EXERCISE
Which lines of the entries contain the word "было"? Please list them.

EXTRACTED RECORDS
....................

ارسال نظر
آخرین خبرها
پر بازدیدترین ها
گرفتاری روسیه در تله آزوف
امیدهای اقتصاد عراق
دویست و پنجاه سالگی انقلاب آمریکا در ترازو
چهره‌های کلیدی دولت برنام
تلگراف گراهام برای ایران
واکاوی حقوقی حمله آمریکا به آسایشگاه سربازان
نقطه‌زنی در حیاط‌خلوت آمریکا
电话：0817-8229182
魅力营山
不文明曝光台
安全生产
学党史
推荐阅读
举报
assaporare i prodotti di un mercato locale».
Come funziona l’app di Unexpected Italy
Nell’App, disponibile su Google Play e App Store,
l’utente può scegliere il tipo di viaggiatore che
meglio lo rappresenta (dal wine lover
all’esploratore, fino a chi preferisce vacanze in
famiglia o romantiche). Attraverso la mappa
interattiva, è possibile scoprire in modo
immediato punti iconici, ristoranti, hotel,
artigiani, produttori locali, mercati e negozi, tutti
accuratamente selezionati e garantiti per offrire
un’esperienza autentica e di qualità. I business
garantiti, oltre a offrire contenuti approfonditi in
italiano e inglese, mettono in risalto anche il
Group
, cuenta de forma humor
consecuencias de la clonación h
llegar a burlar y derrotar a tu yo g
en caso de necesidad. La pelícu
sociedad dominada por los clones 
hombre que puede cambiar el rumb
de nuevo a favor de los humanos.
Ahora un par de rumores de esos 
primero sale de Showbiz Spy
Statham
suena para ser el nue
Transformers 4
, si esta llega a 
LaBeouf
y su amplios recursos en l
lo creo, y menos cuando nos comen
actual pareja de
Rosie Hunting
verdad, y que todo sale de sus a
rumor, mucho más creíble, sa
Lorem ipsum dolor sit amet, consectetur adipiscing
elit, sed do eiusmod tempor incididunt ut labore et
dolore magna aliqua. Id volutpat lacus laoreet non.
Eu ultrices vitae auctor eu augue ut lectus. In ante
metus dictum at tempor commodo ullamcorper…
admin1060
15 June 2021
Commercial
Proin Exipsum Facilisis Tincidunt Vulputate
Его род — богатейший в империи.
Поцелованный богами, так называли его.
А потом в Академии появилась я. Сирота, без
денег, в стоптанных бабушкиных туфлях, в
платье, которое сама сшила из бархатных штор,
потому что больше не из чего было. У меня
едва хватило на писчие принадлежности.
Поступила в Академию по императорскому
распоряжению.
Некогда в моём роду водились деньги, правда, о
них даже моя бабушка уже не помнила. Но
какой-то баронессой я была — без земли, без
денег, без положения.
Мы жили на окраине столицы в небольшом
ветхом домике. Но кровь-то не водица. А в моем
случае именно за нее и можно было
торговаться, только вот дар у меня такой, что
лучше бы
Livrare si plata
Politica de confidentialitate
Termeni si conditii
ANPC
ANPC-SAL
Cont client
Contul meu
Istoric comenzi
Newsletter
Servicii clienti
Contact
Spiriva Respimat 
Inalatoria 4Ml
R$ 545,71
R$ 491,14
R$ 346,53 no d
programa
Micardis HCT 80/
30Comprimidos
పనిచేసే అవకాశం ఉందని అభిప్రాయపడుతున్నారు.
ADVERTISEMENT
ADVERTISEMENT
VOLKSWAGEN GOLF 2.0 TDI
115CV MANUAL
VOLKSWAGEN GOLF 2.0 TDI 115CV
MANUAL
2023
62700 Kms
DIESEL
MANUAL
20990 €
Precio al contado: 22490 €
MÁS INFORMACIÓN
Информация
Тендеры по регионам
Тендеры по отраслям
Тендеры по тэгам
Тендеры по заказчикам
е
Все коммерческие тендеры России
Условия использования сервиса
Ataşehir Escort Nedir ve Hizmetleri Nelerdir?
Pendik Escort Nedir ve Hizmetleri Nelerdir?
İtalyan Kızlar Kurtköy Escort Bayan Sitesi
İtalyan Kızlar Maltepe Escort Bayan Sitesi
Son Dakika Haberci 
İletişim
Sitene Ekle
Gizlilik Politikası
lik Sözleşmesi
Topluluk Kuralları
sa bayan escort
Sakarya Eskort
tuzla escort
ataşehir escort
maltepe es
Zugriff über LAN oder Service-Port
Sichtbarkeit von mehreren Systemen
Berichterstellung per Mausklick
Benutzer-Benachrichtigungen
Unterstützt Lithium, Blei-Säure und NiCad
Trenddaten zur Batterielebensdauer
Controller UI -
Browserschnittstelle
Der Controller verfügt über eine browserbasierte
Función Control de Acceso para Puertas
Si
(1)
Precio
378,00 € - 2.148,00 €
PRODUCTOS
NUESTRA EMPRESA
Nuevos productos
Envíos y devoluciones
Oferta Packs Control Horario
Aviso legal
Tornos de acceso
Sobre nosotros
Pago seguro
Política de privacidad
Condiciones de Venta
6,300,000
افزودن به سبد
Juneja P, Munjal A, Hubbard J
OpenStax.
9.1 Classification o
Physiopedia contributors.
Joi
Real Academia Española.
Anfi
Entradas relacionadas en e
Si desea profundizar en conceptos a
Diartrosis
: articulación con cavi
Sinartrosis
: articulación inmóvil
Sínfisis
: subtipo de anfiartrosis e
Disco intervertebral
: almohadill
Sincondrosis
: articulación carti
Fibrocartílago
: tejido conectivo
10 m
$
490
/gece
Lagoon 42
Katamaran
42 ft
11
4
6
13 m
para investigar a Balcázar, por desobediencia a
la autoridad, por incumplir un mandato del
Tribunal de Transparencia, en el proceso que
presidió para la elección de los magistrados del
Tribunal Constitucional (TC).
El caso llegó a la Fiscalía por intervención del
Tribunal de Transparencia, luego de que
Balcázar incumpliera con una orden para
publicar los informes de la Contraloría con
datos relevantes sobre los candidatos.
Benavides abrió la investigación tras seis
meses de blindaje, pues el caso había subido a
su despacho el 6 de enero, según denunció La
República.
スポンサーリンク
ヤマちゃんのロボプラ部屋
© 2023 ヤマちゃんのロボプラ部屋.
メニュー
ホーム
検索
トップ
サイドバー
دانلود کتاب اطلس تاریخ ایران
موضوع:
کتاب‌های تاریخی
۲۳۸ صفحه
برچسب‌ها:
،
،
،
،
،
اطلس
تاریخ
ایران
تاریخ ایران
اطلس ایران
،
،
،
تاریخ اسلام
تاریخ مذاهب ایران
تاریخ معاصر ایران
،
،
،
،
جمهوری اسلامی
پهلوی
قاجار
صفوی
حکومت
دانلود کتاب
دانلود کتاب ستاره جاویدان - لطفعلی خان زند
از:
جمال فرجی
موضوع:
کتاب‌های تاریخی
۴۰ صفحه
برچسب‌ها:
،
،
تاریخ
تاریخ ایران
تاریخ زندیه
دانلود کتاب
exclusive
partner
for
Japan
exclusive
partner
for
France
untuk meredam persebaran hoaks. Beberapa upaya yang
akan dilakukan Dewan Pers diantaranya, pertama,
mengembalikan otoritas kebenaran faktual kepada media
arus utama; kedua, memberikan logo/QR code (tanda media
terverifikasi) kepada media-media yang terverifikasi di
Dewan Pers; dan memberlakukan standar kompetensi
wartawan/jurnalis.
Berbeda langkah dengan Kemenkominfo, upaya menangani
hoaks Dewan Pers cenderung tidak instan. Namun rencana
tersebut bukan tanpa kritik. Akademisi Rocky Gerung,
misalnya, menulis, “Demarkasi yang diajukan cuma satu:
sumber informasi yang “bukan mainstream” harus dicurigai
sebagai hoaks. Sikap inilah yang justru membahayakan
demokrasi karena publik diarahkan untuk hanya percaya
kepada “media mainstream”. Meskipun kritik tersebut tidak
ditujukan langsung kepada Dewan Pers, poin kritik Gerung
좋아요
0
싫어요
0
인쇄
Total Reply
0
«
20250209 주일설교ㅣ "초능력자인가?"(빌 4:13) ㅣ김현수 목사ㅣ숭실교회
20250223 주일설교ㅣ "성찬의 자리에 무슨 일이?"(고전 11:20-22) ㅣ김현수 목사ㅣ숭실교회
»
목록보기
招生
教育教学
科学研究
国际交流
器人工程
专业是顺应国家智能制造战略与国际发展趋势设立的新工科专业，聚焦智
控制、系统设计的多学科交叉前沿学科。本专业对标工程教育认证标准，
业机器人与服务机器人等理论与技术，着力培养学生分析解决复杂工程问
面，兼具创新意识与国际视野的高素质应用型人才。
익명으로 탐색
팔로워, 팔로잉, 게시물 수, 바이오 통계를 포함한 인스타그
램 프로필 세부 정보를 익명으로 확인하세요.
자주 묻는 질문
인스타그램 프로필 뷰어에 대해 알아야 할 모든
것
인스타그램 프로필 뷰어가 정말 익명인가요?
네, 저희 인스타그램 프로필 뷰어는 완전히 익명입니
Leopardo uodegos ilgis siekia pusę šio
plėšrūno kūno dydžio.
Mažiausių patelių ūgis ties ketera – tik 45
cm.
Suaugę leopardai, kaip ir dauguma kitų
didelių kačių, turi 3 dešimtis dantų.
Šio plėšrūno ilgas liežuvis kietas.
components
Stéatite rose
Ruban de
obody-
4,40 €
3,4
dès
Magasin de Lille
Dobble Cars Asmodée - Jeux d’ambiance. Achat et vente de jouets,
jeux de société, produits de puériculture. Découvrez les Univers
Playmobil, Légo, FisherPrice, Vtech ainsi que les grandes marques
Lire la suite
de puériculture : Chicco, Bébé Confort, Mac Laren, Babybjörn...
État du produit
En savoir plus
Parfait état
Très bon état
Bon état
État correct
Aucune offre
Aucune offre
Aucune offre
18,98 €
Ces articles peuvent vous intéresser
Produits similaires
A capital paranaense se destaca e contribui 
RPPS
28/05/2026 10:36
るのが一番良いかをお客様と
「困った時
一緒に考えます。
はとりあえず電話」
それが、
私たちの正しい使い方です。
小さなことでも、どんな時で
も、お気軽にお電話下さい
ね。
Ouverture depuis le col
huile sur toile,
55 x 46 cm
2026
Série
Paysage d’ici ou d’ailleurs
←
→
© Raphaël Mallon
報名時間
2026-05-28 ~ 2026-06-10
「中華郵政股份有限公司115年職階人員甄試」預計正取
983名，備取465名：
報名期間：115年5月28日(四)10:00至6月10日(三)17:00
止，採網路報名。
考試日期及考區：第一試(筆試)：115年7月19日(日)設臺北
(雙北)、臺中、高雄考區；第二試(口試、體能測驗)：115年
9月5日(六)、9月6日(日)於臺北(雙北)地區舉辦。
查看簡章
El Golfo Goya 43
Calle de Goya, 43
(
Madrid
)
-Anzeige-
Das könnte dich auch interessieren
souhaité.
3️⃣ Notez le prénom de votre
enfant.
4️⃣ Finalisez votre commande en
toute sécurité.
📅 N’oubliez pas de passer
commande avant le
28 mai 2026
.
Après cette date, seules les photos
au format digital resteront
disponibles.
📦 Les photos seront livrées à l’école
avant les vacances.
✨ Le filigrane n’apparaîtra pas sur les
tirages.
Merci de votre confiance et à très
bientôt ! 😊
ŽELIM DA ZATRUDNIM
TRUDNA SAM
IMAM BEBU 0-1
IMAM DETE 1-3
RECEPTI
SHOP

....................

RESPONSE BOX
потому что больше не из чего было. У меня
случае именно за нее и можно было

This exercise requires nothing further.